Metabolomics analysis. Vaginal samples were eluted from swabs using methanol and subjected to targeted liquid chromatography (LC) mass spectrometry (MS)-based metabolomics, as previously described (Yuan et al. 2012). Briefly, an LC-MS analysis was performed using Exion LC AD coupled with the X500B QTOF system (AB Sciex Pte. Ltd, USA). Samples were injected into an ACQUITY UPLC BEH HILIC column (2.1 × 50 mm, 1.7 µm). The mobile phase comprised phase A (water with 10 mM ammonium formate) and phase B (methanol). At the same time, to ensure the accuracy of mass detection, auto-calibration was performed every five injections.

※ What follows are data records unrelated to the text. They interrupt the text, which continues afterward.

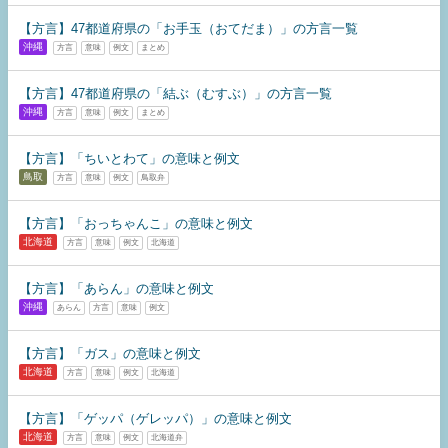
【方言】47都道府県の「お手玉（おてだま）」の方言一覧
沖縄
方言
意味
例文
まとめ
【方言】47都道府県の「結ぶ（むすぶ）」の方言一覧
沖縄
方言
意味
例文
まとめ
【方言】「ちいとわて」の意味と例文
鳥取
方言
意味
例文
鳥取弁
【方言】「おっちゃんこ」の意味と例文
北海道
方言
意味
例文
北海道
【方言】「あらん」の意味と例文
沖縄
あらん
方言
意味
例文
【方言】「ガス」の意味と例文
北海道
方言
意味
例文
北海道
【方言】「ゲッパ（ゲレッパ）」の意味と例文
北海道
方言
意味
例文
北海道弁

Statistical analysis. Alpha diversity indices were analyzed based on ACE (Chao and Lee 1992), Chao1 (Chao 1987), Jackknife (Burnham and Overton 1979), Shannon/Simpson (Magurran 2013), NPShannon (Chao and Shen 2003), and Phylogenetic diversity (Faith 1992). Beta diversity distances based on Jenson-Shannon (Lin 1991), Bray-Curtis (Beals 1984), Generalized UniFrac (Chen et al. 2012), and Fast Uni-Frac (Hamady et al. 2010) were analyzed. Using functional profiles predicted by the PICRUSt (Ye and Doak 2009) and MinPath (Langille et al. 2013) algorithms, taxonomic and functional biomarkers were found by statistical comparison algorithms of the LEfSe (Segata et al. 2011) and Kruskal-Wallis H tests (Wallis 1952). The Student’s t-test was performed to evaluate the statistical significance in comparing metabolite concentrations between groups.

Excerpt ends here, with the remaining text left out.